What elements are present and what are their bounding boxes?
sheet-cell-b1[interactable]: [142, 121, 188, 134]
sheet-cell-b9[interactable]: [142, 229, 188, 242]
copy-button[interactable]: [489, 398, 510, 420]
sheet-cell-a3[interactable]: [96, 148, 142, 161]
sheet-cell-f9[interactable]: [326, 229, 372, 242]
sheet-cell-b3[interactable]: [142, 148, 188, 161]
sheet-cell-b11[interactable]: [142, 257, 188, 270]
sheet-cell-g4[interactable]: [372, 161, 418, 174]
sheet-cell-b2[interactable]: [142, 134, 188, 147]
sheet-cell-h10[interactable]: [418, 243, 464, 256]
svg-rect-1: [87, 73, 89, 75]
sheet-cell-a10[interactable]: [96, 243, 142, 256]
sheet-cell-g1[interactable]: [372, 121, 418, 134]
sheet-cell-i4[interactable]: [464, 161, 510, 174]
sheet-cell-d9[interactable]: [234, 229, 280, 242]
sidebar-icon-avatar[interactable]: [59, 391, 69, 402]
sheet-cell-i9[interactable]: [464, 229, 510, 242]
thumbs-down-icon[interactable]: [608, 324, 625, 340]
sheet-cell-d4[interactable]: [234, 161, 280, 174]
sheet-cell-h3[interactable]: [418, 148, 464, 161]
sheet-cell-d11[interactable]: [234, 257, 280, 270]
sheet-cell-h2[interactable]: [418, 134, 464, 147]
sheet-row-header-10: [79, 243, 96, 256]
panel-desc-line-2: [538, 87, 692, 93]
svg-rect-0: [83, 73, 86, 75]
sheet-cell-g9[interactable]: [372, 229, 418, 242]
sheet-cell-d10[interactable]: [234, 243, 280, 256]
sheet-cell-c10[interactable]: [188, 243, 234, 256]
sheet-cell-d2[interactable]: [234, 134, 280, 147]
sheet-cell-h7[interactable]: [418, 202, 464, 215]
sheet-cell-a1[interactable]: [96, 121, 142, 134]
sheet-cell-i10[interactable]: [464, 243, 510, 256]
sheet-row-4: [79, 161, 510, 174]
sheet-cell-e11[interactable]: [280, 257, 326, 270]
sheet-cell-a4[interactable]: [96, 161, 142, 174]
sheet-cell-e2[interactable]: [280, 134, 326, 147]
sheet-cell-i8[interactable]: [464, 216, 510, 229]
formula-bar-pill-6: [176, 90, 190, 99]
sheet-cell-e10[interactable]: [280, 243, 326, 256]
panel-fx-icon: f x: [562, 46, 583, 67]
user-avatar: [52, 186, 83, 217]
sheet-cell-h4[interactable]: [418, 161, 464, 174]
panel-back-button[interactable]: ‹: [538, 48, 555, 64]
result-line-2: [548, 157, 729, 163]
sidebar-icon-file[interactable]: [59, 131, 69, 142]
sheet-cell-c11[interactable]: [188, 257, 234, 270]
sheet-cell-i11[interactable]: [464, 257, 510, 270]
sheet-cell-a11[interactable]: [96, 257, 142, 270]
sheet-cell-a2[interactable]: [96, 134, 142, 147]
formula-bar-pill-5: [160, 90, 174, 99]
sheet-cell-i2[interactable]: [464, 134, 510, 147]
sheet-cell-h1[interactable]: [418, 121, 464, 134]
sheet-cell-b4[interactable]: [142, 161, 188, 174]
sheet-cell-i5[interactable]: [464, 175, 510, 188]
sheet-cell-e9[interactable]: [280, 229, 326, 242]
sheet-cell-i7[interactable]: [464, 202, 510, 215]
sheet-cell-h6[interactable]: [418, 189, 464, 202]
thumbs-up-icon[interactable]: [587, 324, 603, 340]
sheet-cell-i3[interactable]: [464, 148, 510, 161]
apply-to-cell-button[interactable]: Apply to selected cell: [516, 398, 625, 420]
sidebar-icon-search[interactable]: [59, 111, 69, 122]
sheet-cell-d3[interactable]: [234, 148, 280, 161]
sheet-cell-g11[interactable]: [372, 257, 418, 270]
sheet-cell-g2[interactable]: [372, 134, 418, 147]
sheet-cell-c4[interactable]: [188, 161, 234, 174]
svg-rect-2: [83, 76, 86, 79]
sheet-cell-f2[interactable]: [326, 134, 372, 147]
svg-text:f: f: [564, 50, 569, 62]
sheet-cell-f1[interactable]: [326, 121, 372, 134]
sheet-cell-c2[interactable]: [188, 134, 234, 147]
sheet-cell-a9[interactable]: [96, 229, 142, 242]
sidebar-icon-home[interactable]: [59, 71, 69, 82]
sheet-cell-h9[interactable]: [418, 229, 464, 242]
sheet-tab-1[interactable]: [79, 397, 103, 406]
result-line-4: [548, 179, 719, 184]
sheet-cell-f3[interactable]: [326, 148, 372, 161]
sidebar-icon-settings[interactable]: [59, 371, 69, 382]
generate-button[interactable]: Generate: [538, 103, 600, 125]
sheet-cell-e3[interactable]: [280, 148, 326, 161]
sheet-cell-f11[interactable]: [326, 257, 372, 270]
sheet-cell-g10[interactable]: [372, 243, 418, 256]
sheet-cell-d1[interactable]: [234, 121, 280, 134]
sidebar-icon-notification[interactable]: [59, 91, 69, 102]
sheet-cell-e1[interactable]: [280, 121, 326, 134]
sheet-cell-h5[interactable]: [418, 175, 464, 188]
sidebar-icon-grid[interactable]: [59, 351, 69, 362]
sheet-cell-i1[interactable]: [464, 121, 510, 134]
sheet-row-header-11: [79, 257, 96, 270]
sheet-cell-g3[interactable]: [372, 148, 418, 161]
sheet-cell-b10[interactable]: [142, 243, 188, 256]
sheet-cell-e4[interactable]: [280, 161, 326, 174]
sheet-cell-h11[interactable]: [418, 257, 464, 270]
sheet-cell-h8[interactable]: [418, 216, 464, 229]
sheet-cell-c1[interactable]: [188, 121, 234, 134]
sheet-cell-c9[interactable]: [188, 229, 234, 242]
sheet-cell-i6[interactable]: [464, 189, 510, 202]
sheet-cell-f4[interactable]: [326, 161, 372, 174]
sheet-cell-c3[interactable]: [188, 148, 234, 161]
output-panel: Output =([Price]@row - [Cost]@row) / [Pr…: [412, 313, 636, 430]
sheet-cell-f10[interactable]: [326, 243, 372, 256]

++++++++++

What you need to do: Send back the whole listing, exactly as written.

Answer to this task:
What elements are present and what are their bounding boxes?
sheet-cell-b1[interactable]: [142, 121, 188, 134]
sheet-cell-b9[interactable]: [142, 229, 188, 242]
copy-button[interactable]: [489, 398, 510, 420]
sheet-cell-a3[interactable]: [96, 148, 142, 161]
sheet-cell-f9[interactable]: [326, 229, 372, 242]
sheet-cell-b3[interactable]: [142, 148, 188, 161]
sheet-cell-b11[interactable]: [142, 257, 188, 270]
sheet-cell-g4[interactable]: [372, 161, 418, 174]
sheet-cell-b2[interactable]: [142, 134, 188, 147]
sheet-cell-h10[interactable]: [418, 243, 464, 256]
svg-rect-1: [87, 73, 89, 75]
sheet-cell-a10[interactable]: [96, 243, 142, 256]
sheet-cell-g1[interactable]: [372, 121, 418, 134]
sheet-cell-i4[interactable]: [464, 161, 510, 174]
sheet-cell-d9[interactable]: [234, 229, 280, 242]
sidebar-icon-avatar[interactable]: [59, 391, 69, 402]
sheet-cell-i9[interactable]: [464, 229, 510, 242]
thumbs-down-icon[interactable]: [608, 324, 625, 340]
sheet-cell-d4[interactable]: [234, 161, 280, 174]
sheet-cell-h3[interactable]: [418, 148, 464, 161]
sheet-cell-d11[interactable]: [234, 257, 280, 270]
sheet-cell-h2[interactable]: [418, 134, 464, 147]
sheet-row-header-10: [79, 243, 96, 256]
panel-desc-line-2: [538, 87, 692, 93]
svg-rect-0: [83, 73, 86, 75]
sheet-cell-g9[interactable]: [372, 229, 418, 242]
sheet-cell-d10[interactable]: [234, 243, 280, 256]
sheet-cell-c10[interactable]: [188, 243, 234, 256]
sheet-cell-d2[interactable]: [234, 134, 280, 147]
sheet-cell-h7[interactable]: [418, 202, 464, 215]
sheet-cell-a1[interactable]: [96, 121, 142, 134]
sheet-cell-i10[interactable]: [464, 243, 510, 256]
sheet-row-4: [79, 161, 510, 174]
sheet-cell-e11[interactable]: [280, 257, 326, 270]
sheet-cell-a4[interactable]: [96, 161, 142, 174]
sheet-cell-e2[interactable]: [280, 134, 326, 147]
sheet-cell-i8[interactable]: [464, 216, 510, 229]
formula-bar-pill-6: [176, 90, 190, 99]
sheet-cell-e10[interactable]: [280, 243, 326, 256]
panel-fx-icon: f x: [562, 46, 583, 67]
user-avatar: [52, 186, 83, 217]
sheet-cell-h4[interactable]: [418, 161, 464, 174]
panel-back-button[interactable]: ‹: [538, 48, 555, 64]
result-line-2: [548, 157, 729, 163]
sidebar-icon-file[interactable]: [59, 131, 69, 142]
sheet-cell-c11[interactable]: [188, 257, 234, 270]
sheet-cell-i11[interactable]: [464, 257, 510, 270]
sheet-cell-a11[interactable]: [96, 257, 142, 270]
sheet-cell-a2[interactable]: [96, 134, 142, 147]
formula-bar-pill-5: [160, 90, 174, 99]
sheet-cell-i2[interactable]: [464, 134, 510, 147]
sheet-cell-h1[interactable]: [418, 121, 464, 134]
sheet-cell-b4[interactable]: [142, 161, 188, 174]
sheet-cell-i5[interactable]: [464, 175, 510, 188]
sheet-cell-e9[interactable]: [280, 229, 326, 242]
sheet-cell-i7[interactable]: [464, 202, 510, 215]
sheet-cell-h6[interactable]: [418, 189, 464, 202]
thumbs-up-icon[interactable]: [587, 324, 603, 340]
sheet-cell-i3[interactable]: [464, 148, 510, 161]
apply-to-cell-button[interactable]: Apply to selected cell: [516, 398, 625, 420]
sidebar-icon-search[interactable]: [59, 111, 69, 122]
sheet-cell-d3[interactable]: [234, 148, 280, 161]
sheet-cell-g11[interactable]: [372, 257, 418, 270]
sheet-cell-g2[interactable]: [372, 134, 418, 147]
sheet-cell-c4[interactable]: [188, 161, 234, 174]
svg-rect-2: [83, 76, 86, 79]
sheet-cell-f2[interactable]: [326, 134, 372, 147]
svg-text:f: f: [564, 50, 569, 62]
sheet-cell-f1[interactable]: [326, 121, 372, 134]
sheet-cell-c2[interactable]: [188, 134, 234, 147]
sheet-cell-a9[interactable]: [96, 229, 142, 242]
sidebar-icon-home[interactable]: [59, 71, 69, 82]
sheet-cell-h9[interactable]: [418, 229, 464, 242]
sheet-tab-1[interactable]: [79, 397, 103, 406]
result-line-4: [548, 179, 719, 184]
sheet-cell-f3[interactable]: [326, 148, 372, 161]
sidebar-icon-settings[interactable]: [59, 371, 69, 382]
generate-button[interactable]: Generate: [538, 103, 600, 125]
sheet-cell-e3[interactable]: [280, 148, 326, 161]
sheet-cell-f11[interactable]: [326, 257, 372, 270]
sheet-cell-g10[interactable]: [372, 243, 418, 256]
sheet-cell-d1[interactable]: [234, 121, 280, 134]
sidebar-icon-notification[interactable]: [59, 91, 69, 102]
sheet-cell-e1[interactable]: [280, 121, 326, 134]
sheet-cell-h5[interactable]: [418, 175, 464, 188]
sidebar-icon-grid[interactable]: [59, 351, 69, 362]
sheet-cell-i1[interactable]: [464, 121, 510, 134]
sheet-row-header-11: [79, 257, 96, 270]
sheet-cell-g3[interactable]: [372, 148, 418, 161]
sheet-cell-b10[interactable]: [142, 243, 188, 256]
sheet-cell-e4[interactable]: [280, 161, 326, 174]
sheet-cell-h11[interactable]: [418, 257, 464, 270]
sheet-cell-h8[interactable]: [418, 216, 464, 229]
sheet-cell-c1[interactable]: [188, 121, 234, 134]
sheet-cell-c9[interactable]: [188, 229, 234, 242]
sheet-cell-i6[interactable]: [464, 189, 510, 202]
sheet-cell-f4[interactable]: [326, 161, 372, 174]
sheet-cell-c3[interactable]: [188, 148, 234, 161]
output-panel: Output =([Price]@row - [Cost]@row) / [Pr…: [412, 313, 636, 430]
sheet-cell-f10[interactable]: [326, 243, 372, 256]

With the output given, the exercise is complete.